» WORK ORDER
When a line below contains the string "official", show that line.

[Page images and extracted text]
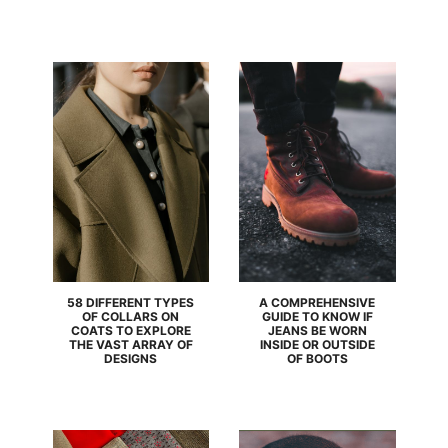
58 DIFFERENT TYPES
A COMPREHENSIVE
OF COLLARS ON
GUIDE TO KNOW IF
COATS TO EXPLORE
JEANS BE WORN
THE VAST ARRAY OF
INSIDE OR OUTSIDE
DESIGNS
OF BOOTS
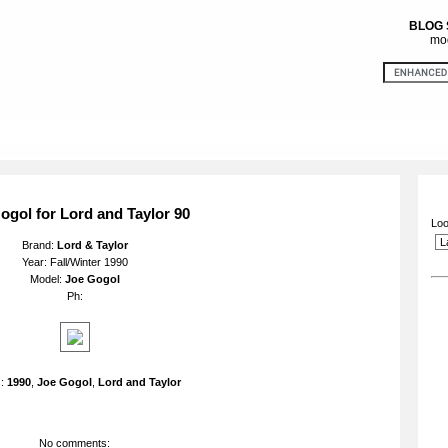
BLOG
mod
ogol for Lord and Taylor 90
Loo
Brand:
Lord & Taylor
Year: Fall/Winter 1990
Model:
Joe Gogol
Ph:
s:
1990
,
Joe Gogol
,
Lord and Taylor
No comments:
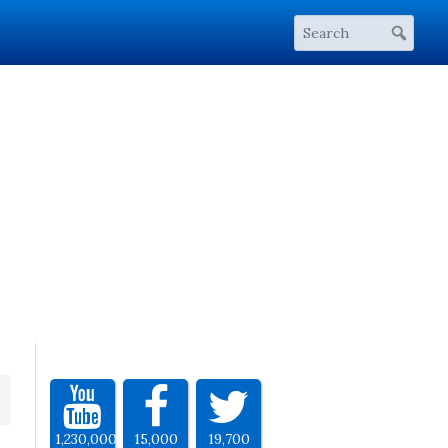
1,230,000
15,000
19,700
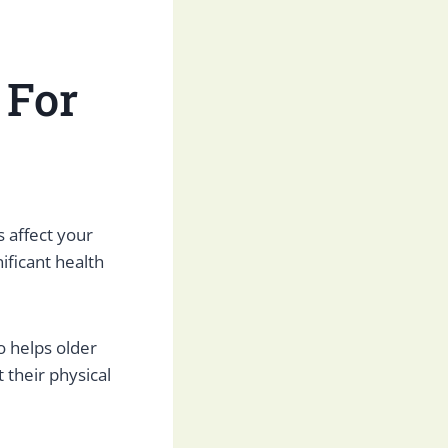
 For
s affect your
ificant health
so helps older
 their physical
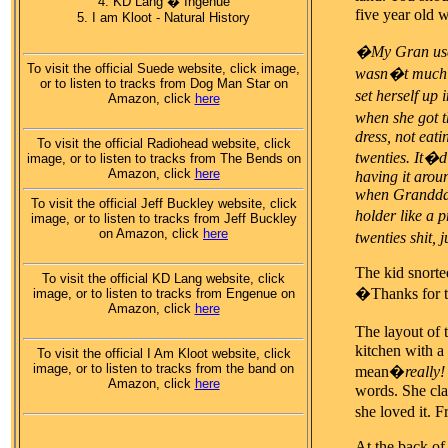
4. KD Lang � Ingenue
five year old 
5. I am Kloot - Natural History
�My Gran used 
To visit the official Suede website, click image,
wasn�t much u
or to listen to tracks from Dog Man Star on
set herself up 
Amazon, click
here
when she got th
dress, not eati
To visit the official Radiohead website, click
twenties. It�d
image, or to listen to tracks from The Bends on
Amazon, click
here
having it arou
when Granddad 
To visit the official Jeff Buckley website, click
holder like a 
image, or to listen to tracks from Jeff Buckley
on Amazon, click
here
twenties shit, j
The kid snorte
To visit the official KD Lang website, click
�Thanks for th
image, or to listen to tracks from Engenue on
Amazon, click
here
The layout of 
kitchen with a
To visit the official I Am Kloot website, click
image, or to listen to tracks from the band on
mean�
really!
Amazon, click
here
words. She cla
she loved it.
At the back of 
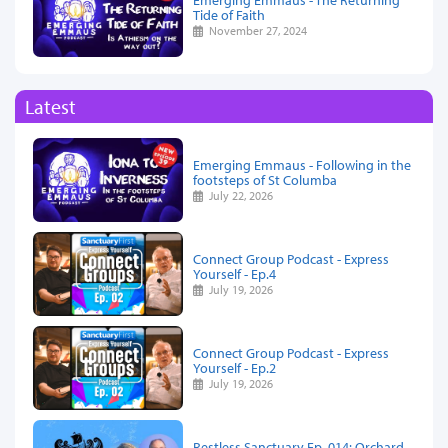
Tide of Faith
November 27, 2024
Latest
Emerging Emmaus - Following in the
footsteps of St Columba
July 22, 2026
Connect Group Podcast - Express
Yourself - Ep.4
July 19, 2026
Connect Group Podcast - Express
Yourself - Ep.2
July 19, 2026
Restless Sanctuary Ep. 014: Orchard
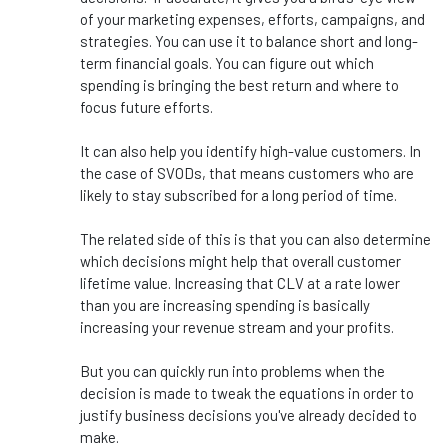
of your marketing expenses, efforts, campaigns, and
strategies. You can use it to balance short and long-
term financial goals. You can figure out which
spending is bringing the best return and where to
focus future efforts.
It can also help you identify high-value customers. In
the case of SVODs, that means customers who are
likely to stay subscribed for a long period of time.
The related side of this is that you can also determine
which decisions might help that overall customer
lifetime value. Increasing that CLV at a rate lower
than you are increasing spending is basically
increasing your revenue stream and your profits.
But you can quickly run into problems when the
decision is made to tweak the equations in order to
justify business decisions you've already decided to
make.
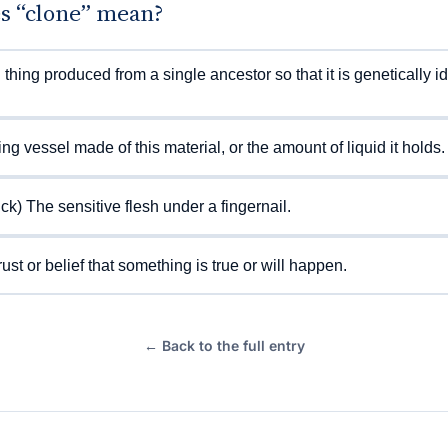
s “clone” mean?
g thing produced from a single ancestor so that it is genetically id
ing vessel made of this material, or the amount of liquid it holds.
ick) The sensitive flesh under a fingernail.
rust or belief that something is true or will happen.
← Back to the full entry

» WRITTEN SOLUTION
To visit the official Suede website, click image,
To visit the official Radiohead website, click
To visit the official Jeff Buckley website, click
To visit the official KD Lang website, click
To visit the official I Am Kloot website, click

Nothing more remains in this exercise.